We wtorkowe południe Sąd Najwyższy odmówił odpowiedzi na pytanie prawne dotyczące umocowania Julii Przyłębskiej jako prezesa Trybunału Konstytucyjnego i legalności jej wyboru na to stanowisko.
Przypomnijmy, że pytania o to, "czy sąd ma kompetencje, aby ocenić umocowanie osoby powołanej na prezesa Trybunału Konstytucyjnego, a jeśli tak, to czy Julia Przyłębska została powołana na to stanowisko zgodnie z prawem" do Sądu Najwyższego wpłynęły z Sądu Apelacyjnego w Warszawie.

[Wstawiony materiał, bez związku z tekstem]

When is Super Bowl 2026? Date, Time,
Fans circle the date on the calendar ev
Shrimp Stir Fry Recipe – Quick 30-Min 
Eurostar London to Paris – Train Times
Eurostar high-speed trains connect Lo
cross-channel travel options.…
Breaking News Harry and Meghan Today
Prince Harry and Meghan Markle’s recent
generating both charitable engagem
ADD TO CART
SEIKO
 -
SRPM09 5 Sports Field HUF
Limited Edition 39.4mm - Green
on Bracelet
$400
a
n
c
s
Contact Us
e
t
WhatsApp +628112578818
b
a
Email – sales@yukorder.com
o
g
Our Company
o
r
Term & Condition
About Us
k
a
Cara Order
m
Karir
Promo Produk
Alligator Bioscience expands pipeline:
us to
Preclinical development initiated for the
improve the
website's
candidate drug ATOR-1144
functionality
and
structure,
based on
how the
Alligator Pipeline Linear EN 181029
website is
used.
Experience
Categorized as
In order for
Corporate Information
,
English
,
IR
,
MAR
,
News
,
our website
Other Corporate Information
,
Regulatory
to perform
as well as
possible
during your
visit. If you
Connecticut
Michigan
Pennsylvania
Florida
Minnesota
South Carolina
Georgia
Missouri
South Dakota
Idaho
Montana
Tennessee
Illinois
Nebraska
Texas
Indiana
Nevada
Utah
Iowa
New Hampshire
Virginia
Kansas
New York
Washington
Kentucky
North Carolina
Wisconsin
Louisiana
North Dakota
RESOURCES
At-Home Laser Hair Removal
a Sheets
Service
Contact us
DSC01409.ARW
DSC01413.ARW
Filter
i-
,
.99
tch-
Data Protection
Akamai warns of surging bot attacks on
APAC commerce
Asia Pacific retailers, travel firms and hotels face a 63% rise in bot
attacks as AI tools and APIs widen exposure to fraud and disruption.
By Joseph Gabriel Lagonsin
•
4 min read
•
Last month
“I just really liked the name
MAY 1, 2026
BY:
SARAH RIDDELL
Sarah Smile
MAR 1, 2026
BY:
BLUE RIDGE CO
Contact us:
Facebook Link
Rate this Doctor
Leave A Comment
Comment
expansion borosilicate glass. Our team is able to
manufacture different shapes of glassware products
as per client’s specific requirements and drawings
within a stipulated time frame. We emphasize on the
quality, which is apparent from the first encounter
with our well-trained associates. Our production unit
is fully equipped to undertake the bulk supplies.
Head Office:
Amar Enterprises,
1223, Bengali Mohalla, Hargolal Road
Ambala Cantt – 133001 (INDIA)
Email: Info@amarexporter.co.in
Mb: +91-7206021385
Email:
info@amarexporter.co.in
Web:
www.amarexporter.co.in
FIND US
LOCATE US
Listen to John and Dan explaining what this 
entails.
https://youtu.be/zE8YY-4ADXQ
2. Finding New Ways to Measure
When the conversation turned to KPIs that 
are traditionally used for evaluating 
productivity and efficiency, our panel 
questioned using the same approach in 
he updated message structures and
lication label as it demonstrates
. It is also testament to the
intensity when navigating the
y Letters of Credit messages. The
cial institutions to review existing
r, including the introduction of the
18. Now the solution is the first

Zostały one zadane w postępowaniu dotyczącym zażalenia byłego prezesa TK prof. Andrzeja Rzeplińskiego na postanowienie sądu okręgowego.
Jak informowaliśmy w naTemat, w poniedziałek zdominowany przez nominatów Prawa i Sprawiedliwości TK "uprzedził" SN orzekając, że niekonstytucyjne są normy Kodeksu postępowania cywilnego pozwalające sądom na ocenę prawidłowości procedury powołania prezesa TK przez głowę państwa.
We wtorek pełnomocnik byłego prezesa TK mec. Roman Nowosielski wnosił jednak przed SN o przychylenie się do oceny, iż sądy mają prawo zajmować się pozycją i trybem wyboru osoby zajmującej stanowisko prezesa Trybunału. Co więcej, stwierdził on, iż "funkcję prezesa TK pełni osoba nieuprawniona, a sądy muszą tę sytuację tolerować".
Inną ocenę prezentowała prok. Bożena Górecka z Prokuratury Krajowej, zdaniem której SN nie powinien odpowiadać na pytanie prawne z warszawskiego SA. Wskazywała ona między innymi na to, iż "SA powinien podjąć samodzielną decyzję merytoryczną", a kierowanie pytań prawnych do SN jest zarezerwowane jedynie dla przypadków poważnych wątpliwości prawnych, niezbędnych dla prawidłowego rozstrzygnięcia danej sprawy.
I sędziowie SN Dawid Miasik, Maciej Pacuda i Krzysztof Staryk zdecydowali właśnie o odmowie udzielenia odpowiedzi na pytanie prawne dotyczące prezes TK Julii Przyłębskiej. Na krótkim briefingu rzecznik Sądu Najwyższego SSN Michał Laskowski wyjaśniał później, iż uznano, że "prezes TK Andrzej Rzepliński, który zainicjował postępowanie przed sądem, nie mógł tego zrobić". – To postępowanie nie powinno się toczyć, więc odpowiadanie na pytanie nie ma żadnego znaczenia dla sprawy – stwierdził.